All Projects → peteruhnak → Git Migration

peteruhnak / Git Migration

Licence: mit
Utility to migrate code from SmalltalkHub (or any MCZ-based repo) to Git

Programming Languages

smalltalk
420 projects

REPO MIGRATED TO https://github.com/pharo-contributions/git-migration

I no longer maintain this project.


MCZ -> Git Migration

Build Status Coverage Status

Utility to migrate code from SmalltalkHub (or any MCZ-based repo) to Git.

The output is in Tonel format.

Installation

Pharo 7

Metacello new
	baseline: 'GitMigration';
	repository: 'github://peteruhnak/git-migration/repository';
	load

Pharo 6 is not supported.

Table Of Contents

Possible Issues

This tool has been used in countless successful migrations, however it is possible that you will run into a very special edge case™. Feel free to open an issue, contact me directly, on Pharo's mailing list or Discord.

  • Corrupted MCZs: Sometimes the MCZ that is on SmalltalkHub is corrupted. Although the MCZ contains a "backup" in form of a fileout, Pharo cannot actually correctly read this most of the time. The recommended solution is to just add the MCZ name to #ignoredFileNames:.

    • corrupted version
  • Private emails on GitHub: If you use private email on GitHub, you will need to provide your GitHub-generated alias, otherwise the push will be rejected. This applies only to the email of the person pushing to GitHub, not all committers.

  • performance

    • downloading MCZs -- GitMigration is downloading all of your project MCZs from SmalltalkHub. This can take a while depending on the quality of your connection and how SmalltalkHub feels on any particular day
    • converting (in Pharo) -- each MCZ is read from disk, parsed, and written back to disk in a different format; this can take a while for large projects
      • e.g. PolyMath with 800 commits across 70 packages took ~3 minutes on a stock HDD
    • importing (Git) -- this should be under a minute; in most cases it will probably take couple of seconds
  • MCVersion dependencies are not supported (but I don't think they were used outside of Slices)

    • if you don't know what this is, you probably don't need to care
  • preserving proper merge history (see also #4)

    • after many hours burned on this I've concluded that there is no way to do a fully automated 1:1 migration; note that your data/commits are not lost, only the merge history will not be as rich.

Prerequisites

  • git installed in the system and available in PATH
  • Pharo 7

Usage - Quick Example

This tool generates a file for git-fast-import.

1. Add Source Repository

Add your source repository (SmalltalkHub) to Pharo, e.g. via Monticello Browser

2. Find The Initial Commit SHA

The migration will need to know from which commit it should start.

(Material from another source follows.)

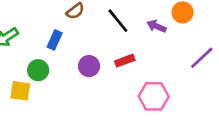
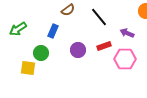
purple arrow: (156, 26) -> (127, 33), moved
pink hexagon: (154, 96) -> (125, 59), moved

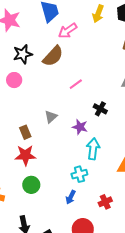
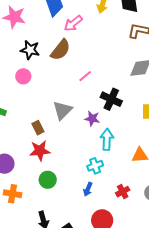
black star: (23, 54) -> (30, 50), turned 30
black cross: (100, 109) -> (111, 99), size x1.5
gray triangle: (51, 117) -> (62, 110), size x1.5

This will be typically the SHA of the current commit of the master branch; you don't need the full 40-char SHA, an unambiguous prefix is enough.

The get the current commit, you can use the following:

$ git log --oneline -n 1

3. Run Migration in Pharo

See further down for a detailed line-by-line explanation.

"Pharo"
migration := GitMigration on: 'peteruhnak/breaking-mcz'.
"
migration selectedPackageNames: #('Somewhere').
migration ignoredFileNames: #('Somewhere-PeterUhnak.2').
"
migration onEmptyMessage: [ :info | 'empty commit message' ].
migration downloadAllVersions.
migration populateCaches.
migration allAuthors.
migration authors: {'PeterUhnak' -> #('Peter Uhnak' '<[email protected]>')}.
migration
	fastImportCodeToDirectory: 'repository'
	initialCommit: '5793e82'
	to: 'D:/tmp/breaking-mcz2/import.txt'

4. Import Code into Git

# Terminal
cd D:/tmp/breaking-mcz2
git fast-import < import.txt
git reset --hard master
git gc

Usage - Detailed Example

A longer description of the example above.

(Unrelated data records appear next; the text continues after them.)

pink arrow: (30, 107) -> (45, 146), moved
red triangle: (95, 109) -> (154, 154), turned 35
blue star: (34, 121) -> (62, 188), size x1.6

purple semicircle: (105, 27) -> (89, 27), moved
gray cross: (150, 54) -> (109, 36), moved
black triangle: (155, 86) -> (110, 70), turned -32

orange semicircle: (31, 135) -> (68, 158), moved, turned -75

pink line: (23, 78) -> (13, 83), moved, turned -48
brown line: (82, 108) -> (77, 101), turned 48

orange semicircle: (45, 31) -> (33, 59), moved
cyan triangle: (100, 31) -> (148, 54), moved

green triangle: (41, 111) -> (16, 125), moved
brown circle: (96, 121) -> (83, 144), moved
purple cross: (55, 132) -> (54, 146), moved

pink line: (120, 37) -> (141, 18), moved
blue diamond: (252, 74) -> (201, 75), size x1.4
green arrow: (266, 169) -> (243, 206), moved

"Specify the name of the source repository; I am sourcing from peteruhnak/breaking-mcz project on SmalltalkHub"
migration := GitMigration on: 'peteruhnak/breaking-mcz'.

"optional -- migrate only some packages; if you don't specify anything, then all packages will be migrated"
migration selectedPackageNames: #('Somewhere').

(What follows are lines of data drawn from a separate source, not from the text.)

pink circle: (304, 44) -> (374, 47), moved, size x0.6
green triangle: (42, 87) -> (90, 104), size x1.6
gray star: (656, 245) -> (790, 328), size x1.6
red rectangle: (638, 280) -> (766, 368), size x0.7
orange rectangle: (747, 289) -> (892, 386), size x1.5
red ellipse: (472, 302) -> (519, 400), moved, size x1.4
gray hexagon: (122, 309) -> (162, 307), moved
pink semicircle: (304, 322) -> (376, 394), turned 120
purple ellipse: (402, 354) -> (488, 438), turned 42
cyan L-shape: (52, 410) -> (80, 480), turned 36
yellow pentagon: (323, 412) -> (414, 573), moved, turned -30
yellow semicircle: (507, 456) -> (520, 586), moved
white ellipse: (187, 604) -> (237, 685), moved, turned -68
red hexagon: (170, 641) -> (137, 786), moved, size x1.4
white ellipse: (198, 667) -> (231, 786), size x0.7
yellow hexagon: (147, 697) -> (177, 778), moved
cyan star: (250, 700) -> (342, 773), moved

"optional -- in case you have corrupted MCZs, you can ignore them and rerun the migration"
migration ignoredFileNames: #('Somewhere-PeterUhnak.2').

"if a MCZ was missing a commit message, you can provide an alternative; info is an instance of the problematic MCVersionInfo"
migration onEmptyMessage: [ :info | 'empty commit message' ].

"Download all mcz files, this will take a while"
migration downloadAllVersions.

"Preload version metadata into the image."
migration populateCaches.

"List all authors anywhere in the project's commits"
migration allAuthors. "#('PeterUhnak')"

"You must specify name and email for _every_ author"
"You must also specify the name/email for yourself (Author fullName), even if you haven't authored any code -- git treats separately the author of a commit and the commiter of a commit"

"AuthorName (as shown in #allAuthors) -> #('Nicer Name' '<[email protected]>')"
migration authors: {
	'PeterUhnak' -> #('Peter Uhnak' '<[email protected]>')
}.

"Run the migration, this might take a while
* the code directory is where the code will be stored (common practice is to have the code in `repository` subfolder, just like this project)
* initialCommit is the commit from which the migration should start
* to is where the git-fast-import file should be stored"
migration
	fastImportCodeToDirectory: 'repository'
	initialCommit: '5793e82'
	to: 'D:/tmp/breaking-mcz2/import.txt'

Running The Import

Get a terminal, go to the target git repository, and run the migration.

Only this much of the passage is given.